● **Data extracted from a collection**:
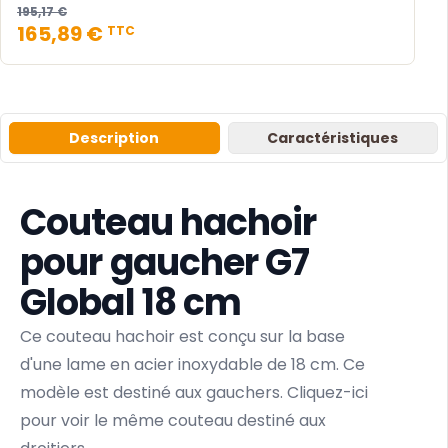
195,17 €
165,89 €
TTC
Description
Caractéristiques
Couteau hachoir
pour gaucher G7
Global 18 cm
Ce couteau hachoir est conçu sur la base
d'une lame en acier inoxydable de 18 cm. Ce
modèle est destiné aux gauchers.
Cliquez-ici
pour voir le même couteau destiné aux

==

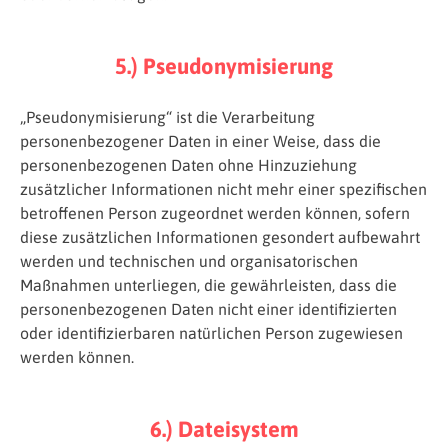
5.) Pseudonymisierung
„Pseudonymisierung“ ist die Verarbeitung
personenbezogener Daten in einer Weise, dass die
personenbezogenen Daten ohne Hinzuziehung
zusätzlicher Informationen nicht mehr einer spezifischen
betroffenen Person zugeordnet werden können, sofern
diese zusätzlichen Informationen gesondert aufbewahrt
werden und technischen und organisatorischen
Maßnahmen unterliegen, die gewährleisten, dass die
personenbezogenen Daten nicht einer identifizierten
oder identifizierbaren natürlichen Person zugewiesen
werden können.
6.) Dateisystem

● **WHAT TO PRODUCE**:
Copy the entries above exactly, but only from the line holding "betroffenen Person zugeordnet" through the line holding "6.) Dateisystem", both included.

● **FINISHED EXERCISE**:
betroffenen Person zugeordnet werden können, sofern
diese zusätzlichen Informationen gesondert aufbewahrt
werden und technischen und organisatorischen
Maßnahmen unterliegen, die gewährleisten, dass die
personenbezogenen Daten nicht einer identifizierten
oder identifizierbaren natürlichen Person zugewiesen
werden können.
6.) Dateisystem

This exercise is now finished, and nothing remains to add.